Advantages and disadvantages between serious
relationships and sporadic encounters. Although many insist on seeing it
that way, not all relationships are the same, not even when they are stable or
sporadic. Each couple has their way of understanding the relationship and it is
best to reach an agreement in which both are comfortable, whatever the
relationship is. Serious relationships are more stable and provide much more
security, although for many they are also synonymous with routine. Sporadic
encounters are usually more exciting and fun, at least at first, but in the end
we all want to have someone by our side not just for a while, but for a
lifetime.
How to overcome a couple breakup in adolescence? One
of the worst crises a teenager faces is the breakup of a relationship. After
having put a lot of effort into making it work, when everything goes to waste
the adolescent is usually left very touched, especially by that impression that
he has lost the love of his life. The intensity of feelings is much greater at
that age, and the only thing that can be done is to try to show the adolescent
that the world does not end and that he will find many other people in life.
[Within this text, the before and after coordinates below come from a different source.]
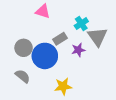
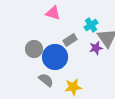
purple star: (78, 50) -> (96, 48), moved
gray semicircle: (23, 76) -> (46, 80), moved

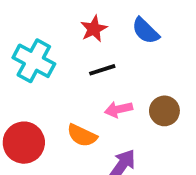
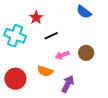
red star: (94, 29) -> (36, 18), moved
blue semicircle: (146, 31) -> (84, 12), moved

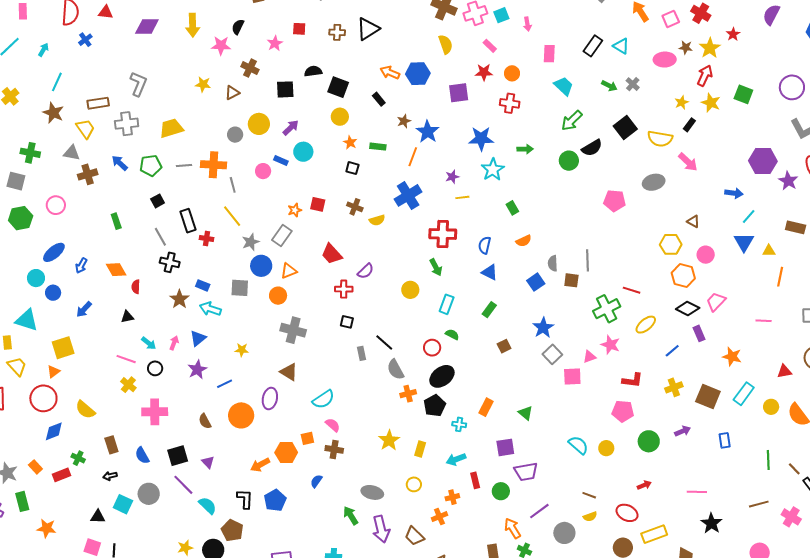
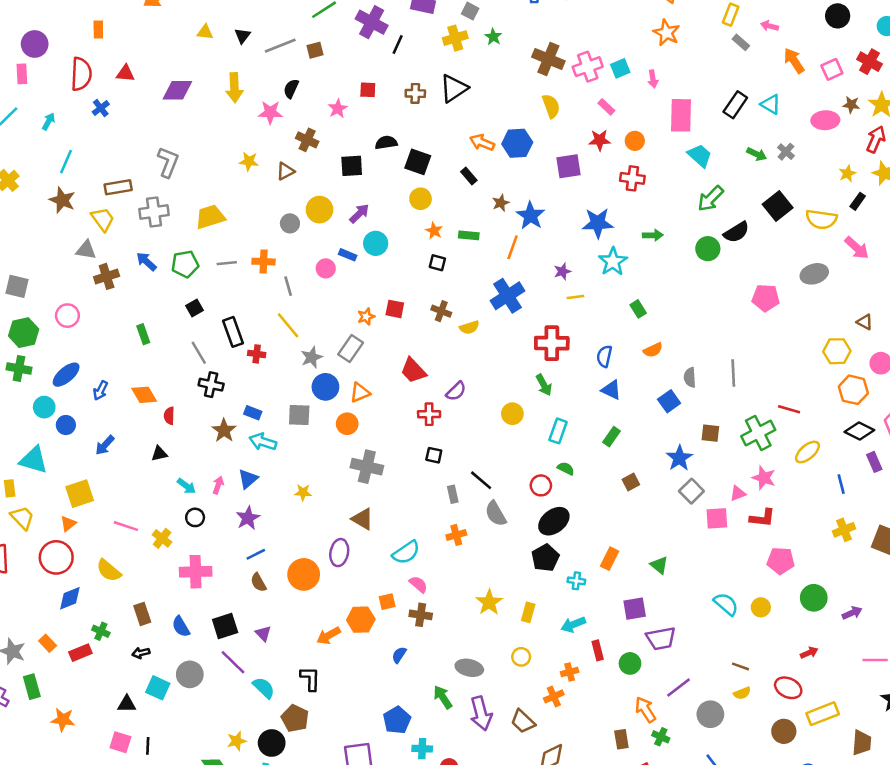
pink rectangle: (549, 54) -> (681, 115), size x1.5
green cross: (30, 153) -> (19, 368), moved
orange cross: (213, 165) -> (264, 262), size x0.7
brown square: (571, 280) -> (710, 433), moved
blue line: (672, 351) -> (841, 484), turned -63
pink line: (126, 359) -> (126, 526), moved
red L-shape: (632, 380) -> (762, 518), moved
blue line: (225, 384) -> (256, 554), moved
orange cross: (408, 394) -> (456, 535), moved
purple arrow: (683, 431) -> (852, 613), moved
blue pentagon: (275, 500) -> (397, 720), moved

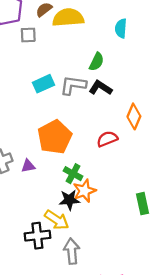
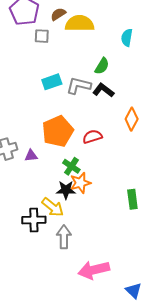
red semicircle: (107, 139) -> (92, 137), moved

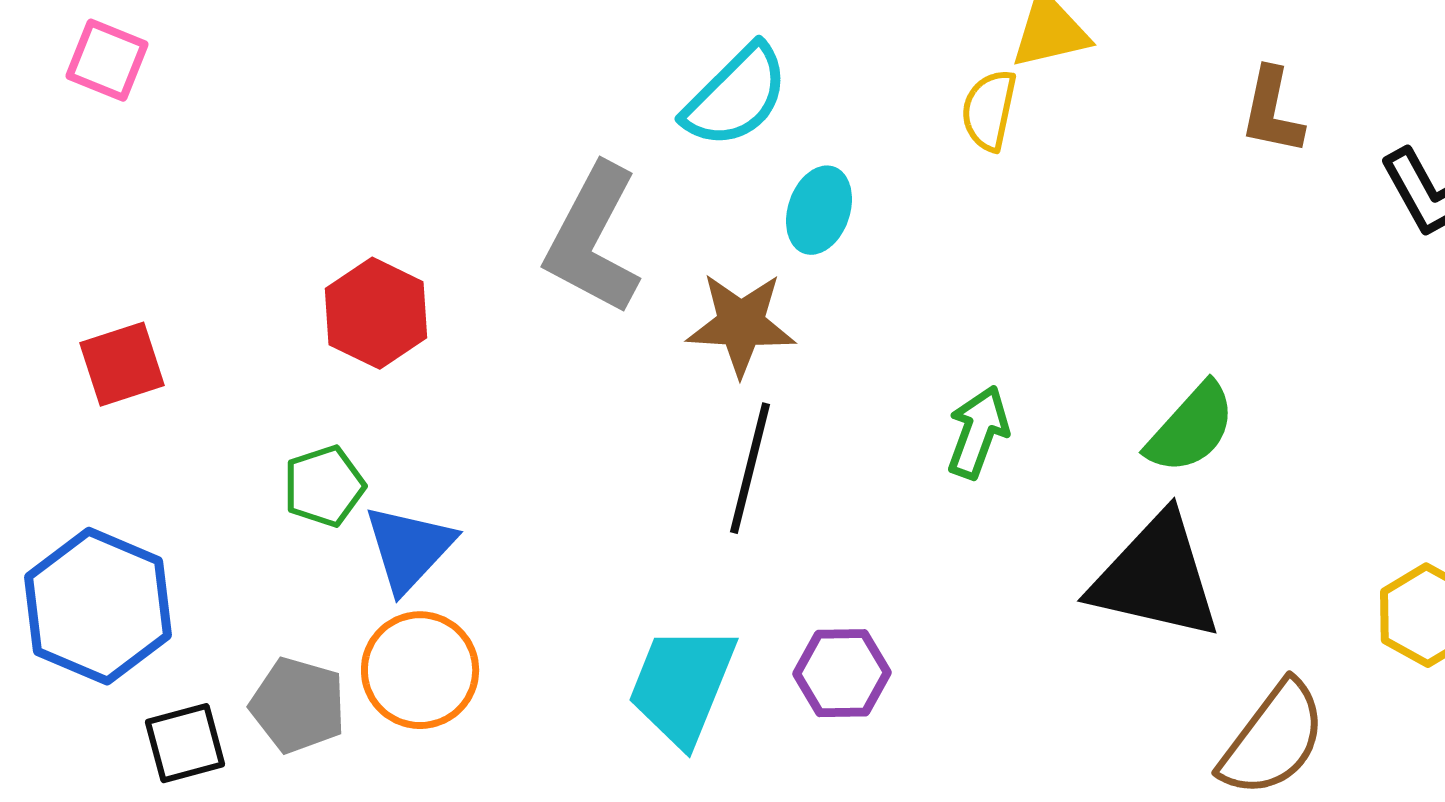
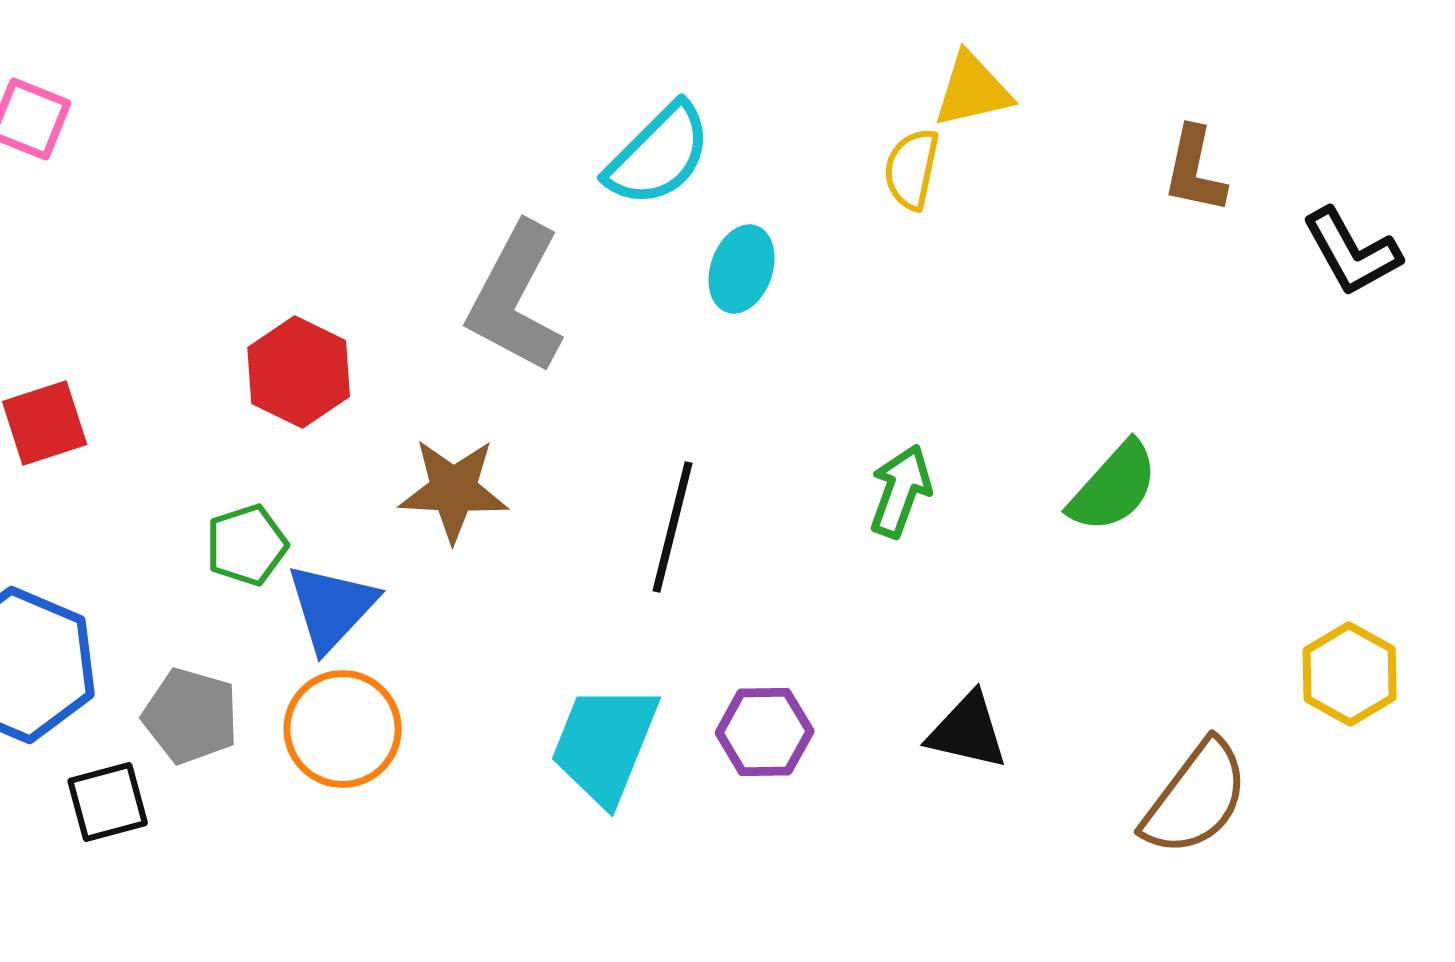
brown star: (741, 324) -> (454, 490), moved
black triangle: (1156, 577) -> (968, 731), moved, size x0.6
gray pentagon: (298, 705) -> (191, 716), moved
How to advise a child who has love and relationship
problems? It is not easy for any parent to advise their children about
relationships, because the different generation marks an apparently
insurmountable distance. The best advice we can give our children is the one
that has served us well, the one that we have been learning from our own
experience. Teach them to respect their partner, to treat them well and not
to dwell too much on their heads when things are not perfect. Because the world
keeps turning even when that “eternal” love ends, always with trust
ahead.
Conclusions on how to experience falling in love in
adolescence. Adolescence is the perfect age to explore, to try new things,
to see the world as it is, including love and relationships. They live in a
very melodramatic way, but it is something normal at that age, so the best
thing to do is enjoy these relationships, always relativizing their importance
and not falling into the idea that we will find the love of our life at fifteen
years, which although possible, is unlikely.